*EXERCISE*: Exactly and only the lines from the first entry through the line with "zawarcie umowy na" should be copied, both ends included, with no pictures.

[Extracted page text data]
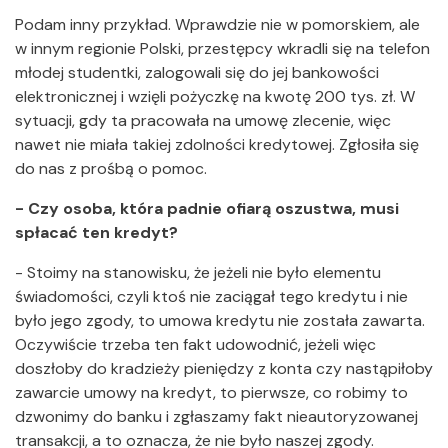
Podam inny przykład. Wprawdzie nie w pomorskiem, ale
w innym regionie Polski, przestępcy wkradli się na telefon
młodej studentki, zalogowali się do jej bankowości
elektronicznej i wzięli pożyczkę na kwotę 200 tys. zł. W
sytuacji, gdy ta pracowała na umowę zlecenie, więc
nawet nie miała takiej zdolności kredytowej. Zgłosiła się
do nas z prośbą o pomoc.
- Czy osoba, która padnie ofiarą oszustwa, musi
spłacać ten kredyt?
- Stoimy na stanowisku, że jeżeli nie było elementu
świadomości, czyli ktoś nie zaciągał tego kredytu i nie
było jego zgody, to umowa kredytu nie została zawarta.
Oczywiście trzeba ten fakt udowodnić, jeżeli więc
doszłoby do kradzieży pieniędzy z konta czy nastąpiłoby
zawarcie umowy na kredyt, to pierwsze, co robimy to
dzwonimy do banku i zgłaszamy fakt nieautoryzowanej
transakcji, a to oznacza, że nie było naszej zgody.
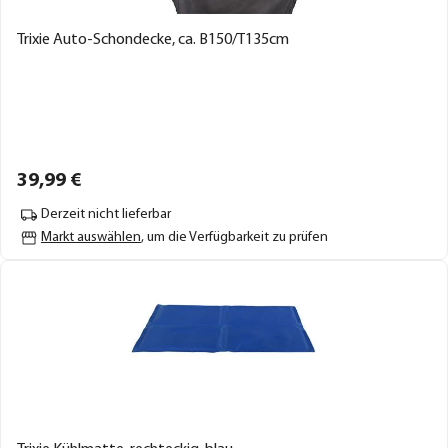
Trixie Auto-Schondecke, ca. B150/T135cm
39,
99
€
Derzeit nicht lieferbar
Markt auswählen
, um die Verfügbarkeit zu prüfen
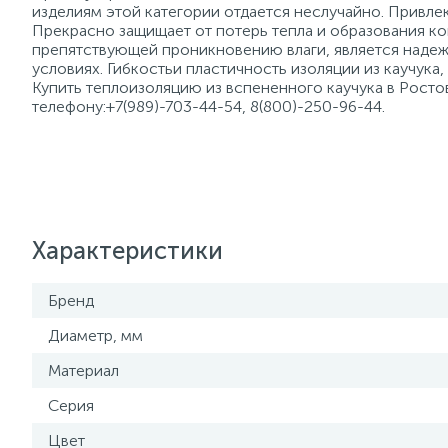
изделиям этой категории отдается неслучайно. Привле
Прекрасно защищает от потерь тепла и образования ко
препятствующей проникновению влаги, является надеж
условиях. Гибкостьи пластичность изоляции из каучук
Купить теплоизоляцию из вспененного каучука в Рост
телефону:+7(989)-703-44-54, 8(800)-250-96-44.
Характеристики
Бренд
Диаметр, мм
Материал
Серия
Цвет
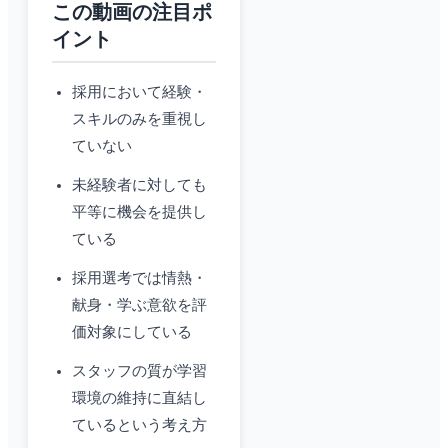
この動画の注目ポ
イント
採用において経験・
スキルのみを重視し
ていない
未経験者に対しても
平等に機会を提供し
ている
採用選考では情熱・
献身・学ぶ意欲を評
価対象にしている
スタッフの質が学習
環境の維持に直結し
ているという考え方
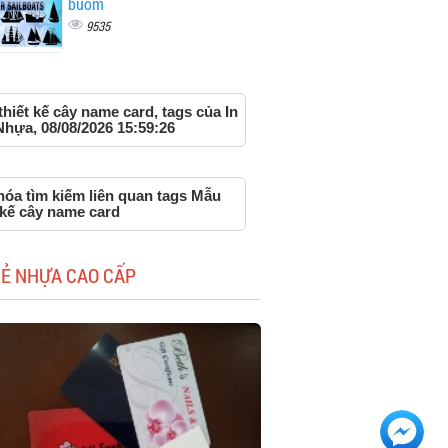
buồm
9535
hiết kế cây name card, tags của In
Nhựa, 08/08/2026 15:59:26
hóa tìm kiếm liên quan tags Mẫu
 kế cây name card
HẺ NHỰA CAO CẤP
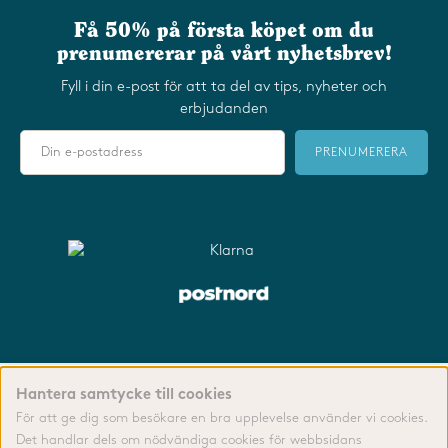
Få 50% på första köpet om du
prenumererar på vårt nyhetsbrev!
Fyll i din e-post för att ta del av tips, nyheter och
erbjudanden
PRENUMERERA
Copyright 2022 ®
Furry Family AB
- Org. 559148-6807
- All
Hantera samtycke till cookies
rights reserved.
För att ge dig som besökare en bra upplevelse använder vi cookies.
Det handlar dels om nödvändiga cookies för webbsidans
VÅRA ALLMÄNNA VILLKOR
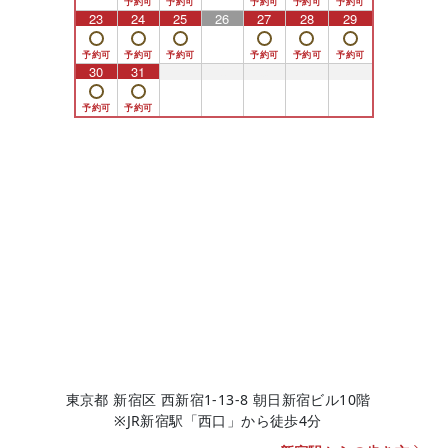
23
24
25
26
27
28
29
30
31
1
2
3
4
5
東京都 新宿区 西新宿1-13-8 朝日新宿ビル10階
※JR新宿駅「西口」から徒歩4分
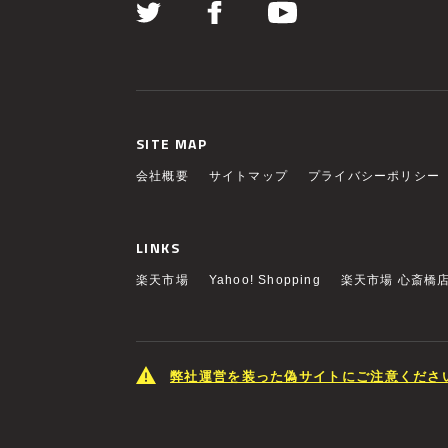
SITE MAP
会社概要
サイトマップ
プライバシーポリシー
LINKS
楽天市場
Yahoo! Shopping
楽天市場 心斎橋
弊社運営を装った偽サイトにご注意くださ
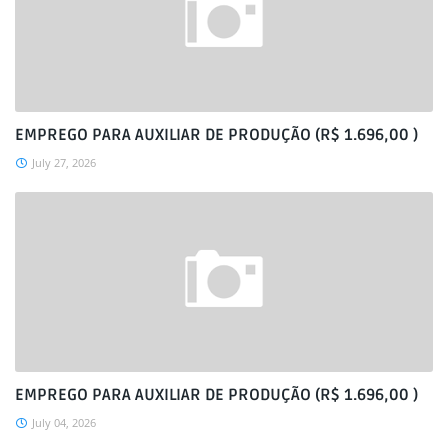
EMPREGO PARA AUXILIAR DE PRODUÇÃO (R$ 1.696,00 )
July 27, 2026
EMPREGO PARA AUXILIAR DE PRODUÇÃO (R$ 1.696,00 )
July 04, 2026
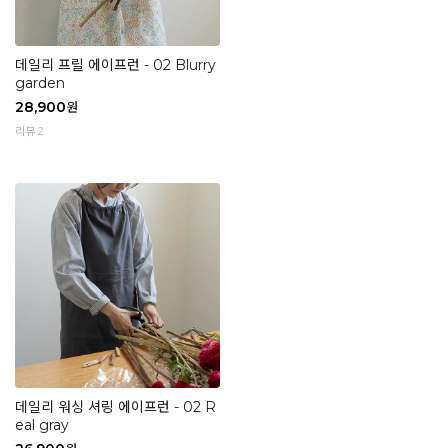
데일리 프릴 에이프런 - 02 Blurry
garden
28,900
원
리뷰 2
데일리 워싱 셔링 에이프런 - 02 R
eal gray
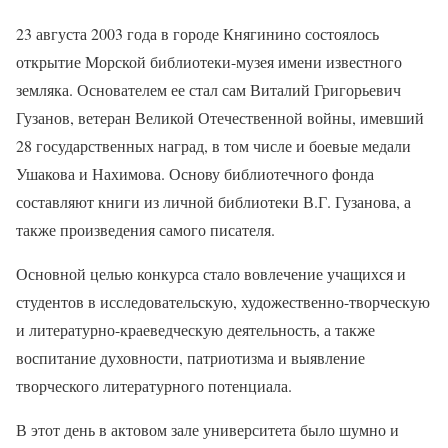
23 августа 2003 года в городе Княгинино состоялось
открытие Морской библиотеки-музея имени известного
земляка. Основателем ее стал сам Виталий Григорьевич
Гузанов, ветеран Великой Отечественной войны, имевший
28 государственных наград, в том числе и боевые медали
Ушакова и Нахимова. Основу библиотечного фонда
составляют книги из личной библиотеки В.Г. Гузанова, а
также произведения самого писателя.
Основной целью конкурса стало вовлечение учащихся и
студентов в исследовательскую, художественно-творческую
и литературно-краеведческую деятельность, а также
воспитание духовности, патриотизма и выявление
творческого литературного потенциала.
В этот день в актовом зале университета было шумно и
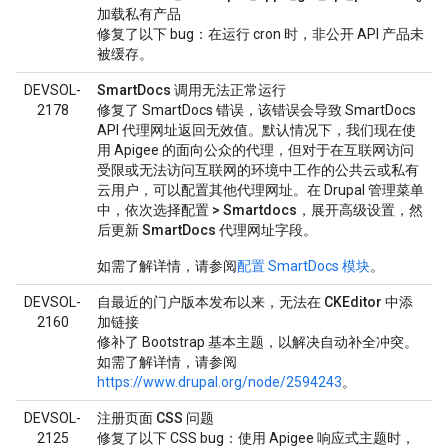
加载私有产品
修复了以下 bug：在运行 cron 时，非公开 API 产品未
被缓存。
DEVSOL-
SmartDocs 调用无法正常运行
2178
修复了 SmartDocs 错误，该错误会导致 SmartDocs
API 代理网址返回无效值。默认情况下，我们现在使
用 Apigee 的面向公众的代理，但对于在互联网访问
受限或无法访问互联网的环境中工作的公共云或私有
云用户，可以配置其他代理网址。在 Drupal 管理菜单
中，依次选择
配置 > Smartdocs
，展开
高级设置
，然
后更新
SmartDocs 代理网址
字段。
如需了解详情，请参阅
配置 SmartDocs 模块
。
DEVSOL-
自最近的门户版本发布以来，无法在 CKEditor 中添
2160
加链接
修补了 Bootstrap 基本主题，以解决自动补全冲突。
如需了解详情，请参阅
https://www.drupal.org/node/2594243
。
DEVSOL-
注册页面 CSS 问题
2125
修复了以下 CSS bug：使用 Apigee 响应式主题时，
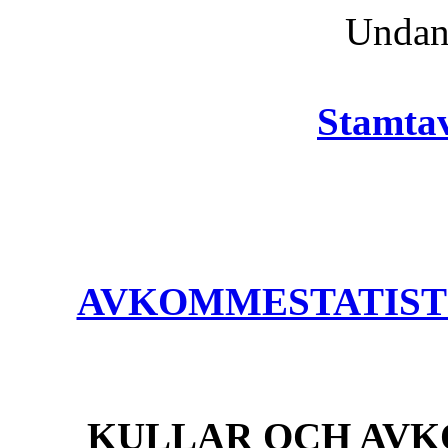
Unda
Stamtav
AVKOMMESTATISTIK
KULLAR OCH AVK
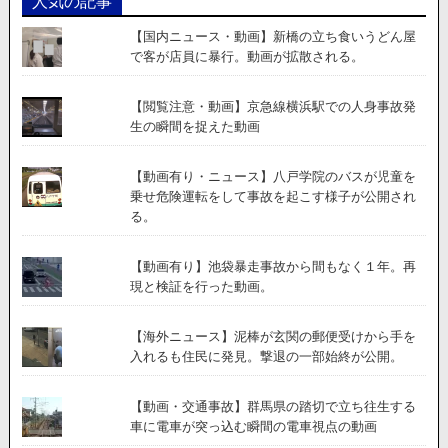
人気の記事
【国内ニュース・動画】新橋の立ち食いうどん屋
で客が店員に暴行。動画が拡散される。
【閲覧注意・動画】京急線横浜駅での人身事故発
生の瞬間を捉えた動画
【動画有り・ニュース】八戸学院のバスが児童を
乗せ危険運転をして事故を起こす様子が公開され
る。
【動画有り】池袋暴走事故から間もなく１年。再
現と検証を行った動画。
【海外ニュース】泥棒が玄関の郵便受けから手を
入れるも住民に発見。撃退の一部始終が公開。
【動画・交通事故】群馬県の踏切で立ち往生する
車に電車が突っ込む瞬間の電車視点の動画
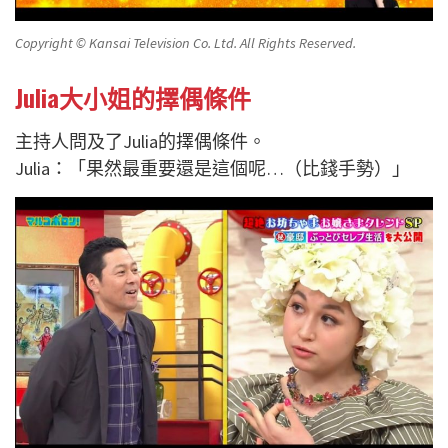
Copyright © Kansai Television Co. Ltd. All Rights Reserved.
Julia大小姐的擇偶條件
主持人問及了Julia的擇偶條件。
Julia：「果然最重要還是這個呢…（比錢手勢）」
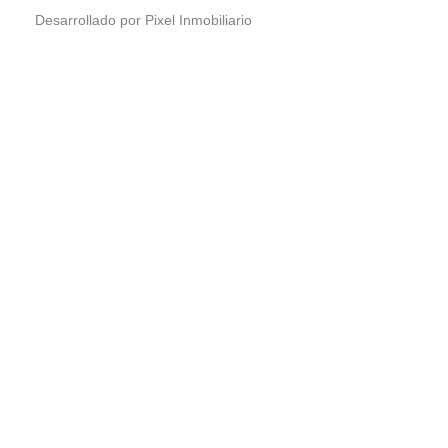
Desarrollado por Pixel Inmobiliario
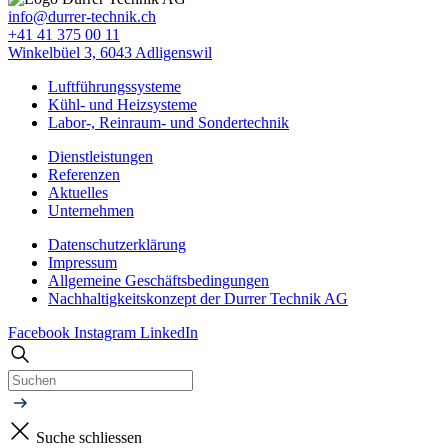
info@durrer-technik.ch
+41 41 375 00 11
Winkelbüel 3, 6043 Adligenswil
Luftführungssysteme
Kühl- und Heizsysteme
Labor-, Reinraum- und Sondertechnik
Dienstleistungen
Referenzen
Aktuelles
Unternehmen
Datenschutzerklärung
Impressum
Allgemeine Geschäfts­bedingungen
Nachhaltigkeitskonzept der Durrer Technik AG
Facebook
Instagram
LinkedIn
Suche schliessen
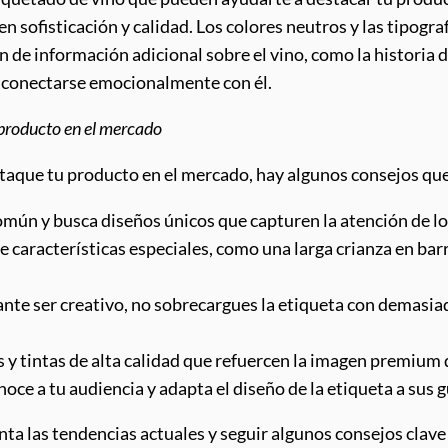
 sofisticación y calidad. Los colores neutros y las tipogra
n de información adicional sobre el vino, como la historia d
 conectarse emocionalmente con él.
 producto en el mercado
taque tu producto en el mercado, hay algunos consejos qu
 común y busca diseños únicos que capturen la atención de 
ne características especiales, como una larga crianza en bar
nte ser creativo, no sobrecargues la etiqueta con demasia
es y tintas de alta calidad que refuercen la imagen premium
oce a tu audiencia y adapta el diseño de la etiqueta a sus 
nta las tendencias actuales y seguir algunos consejos clave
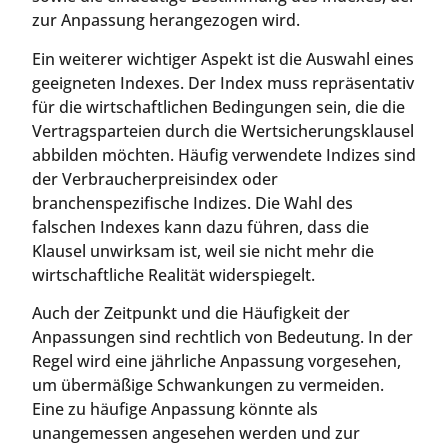
zur Anpassung herangezogen wird.
Ein weiterer wichtiger Aspekt ist die Auswahl eines
geeigneten Indexes. Der Index muss repräsentativ
für die wirtschaftlichen Bedingungen sein, die die
Vertragsparteien durch die Wertsicherungsklausel
abbilden möchten. Häufig verwendete Indizes sind
der Verbraucherpreisindex oder
branchenspezifische Indizes. Die Wahl des
falschen Indexes kann dazu führen, dass die
Klausel unwirksam ist, weil sie nicht mehr die
wirtschaftliche Realität widerspiegelt.
Auch der Zeitpunkt und die Häufigkeit der
Anpassungen sind rechtlich von Bedeutung. In der
Regel wird eine jährliche Anpassung vorgesehen,
um übermäßige Schwankungen zu vermeiden.
Eine zu häufige Anpassung könnte als
unangemessen angesehen werden und zur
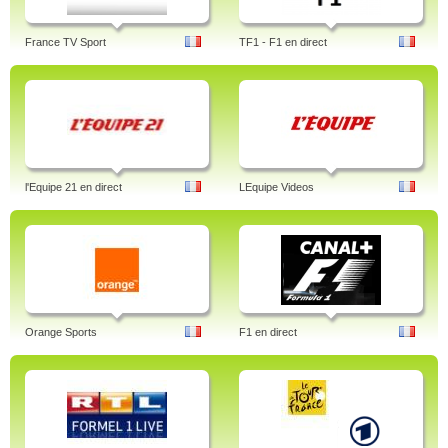
France TV Sport
TF1 - F1 en direct
l'Equipe 21 en direct
LEquipe Videos
Orange Sports
F1 en direct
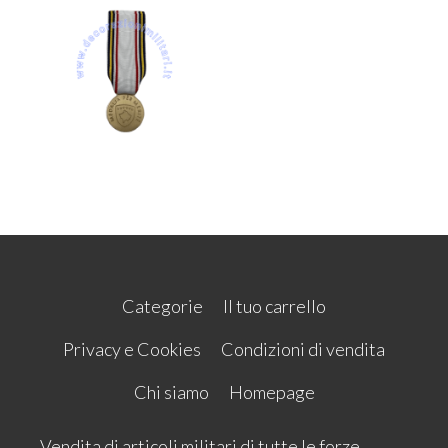
Categorie
Il tuo carrello
Privacy e Cookies
Condizioni di vendita
Chi siamo
Homepage
Vendita di articoli militari di tutte le forze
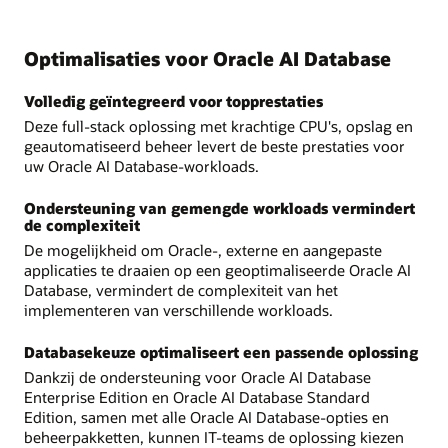
Optimalisaties voor Oracle AI Database
Volledig geïntegreerd voor topprestaties
Deze full-stack oplossing met krachtige CPU's, opslag en
geautomatiseerd beheer levert de beste prestaties voor
uw Oracle AI Database-workloads.
Ondersteuning van gemengde workloads vermindert
de complexiteit
De mogelijkheid om Oracle-, externe en aangepaste
applicaties te draaien op een geoptimaliseerde Oracle AI
Database, vermindert de complexiteit van het
implementeren van verschillende workloads.
Databasekeuze optimaliseert een passende oplossing
Dankzij de ondersteuning voor Oracle AI Database
Enterprise Edition en Oracle AI Database Standard
Edition, samen met alle Oracle AI Database-opties en
beheerpakketten, kunnen IT-teams de oplossing kiezen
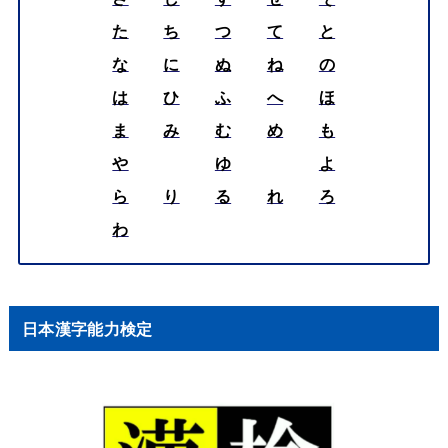
た
ち
つ
て
と
な
に
ぬ
ね
の
は
ひ
ふ
へ
ほ
ま
み
む
め
も
や
ゆ
よ
ら
り
る
れ
ろ
わ
日本漢字能力検定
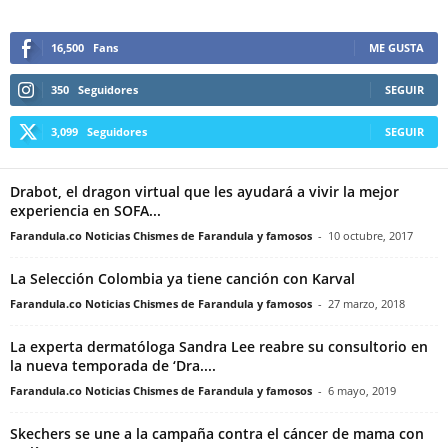
16,500
Fans
ME GUSTA
350
Seguidores
SEGUIR
3,099
Seguidores
SEGUIR
Drabot, el dragon virtual que les ayudará a vivir la mejor
experiencia en SOFA...
Farandula.co Noticias Chismes de Farandula y famosos
-
10 octubre, 2017
La Selección Colombia ya tiene canción con Karval
Farandula.co Noticias Chismes de Farandula y famosos
-
27 marzo, 2018
La experta dermatóloga Sandra Lee reabre su consultorio en
la nueva temporada de ‘Dra....
Farandula.co Noticias Chismes de Farandula y famosos
-
6 mayo, 2019
Skechers se une a la campaña contra el cáncer de mama con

*EXERCISE ANSWER*:
Podam inny przykład. Wprawdzie nie w pomorskiem, ale
w innym regionie Polski, przestępcy wkradli się na telefon
młodej studentki, zalogowali się do jej bankowości
elektronicznej i wzięli pożyczkę na kwotę 200 tys. zł. W
sytuacji, gdy ta pracowała na umowę zlecenie, więc
nawet nie miała takiej zdolności kredytowej. Zgłosiła się
do nas z prośbą o pomoc.
- Czy osoba, która padnie ofiarą oszustwa, musi
spłacać ten kredyt?
- Stoimy na stanowisku, że jeżeli nie było elementu
świadomości, czyli ktoś nie zaciągał tego kredytu i nie
było jego zgody, to umowa kredytu nie została zawarta.
Oczywiście trzeba ten fakt udowodnić, jeżeli więc
doszłoby do kradzieży pieniędzy z konta czy nastąpiłoby
zawarcie umowy na kredyt, to pierwsze, co robimy to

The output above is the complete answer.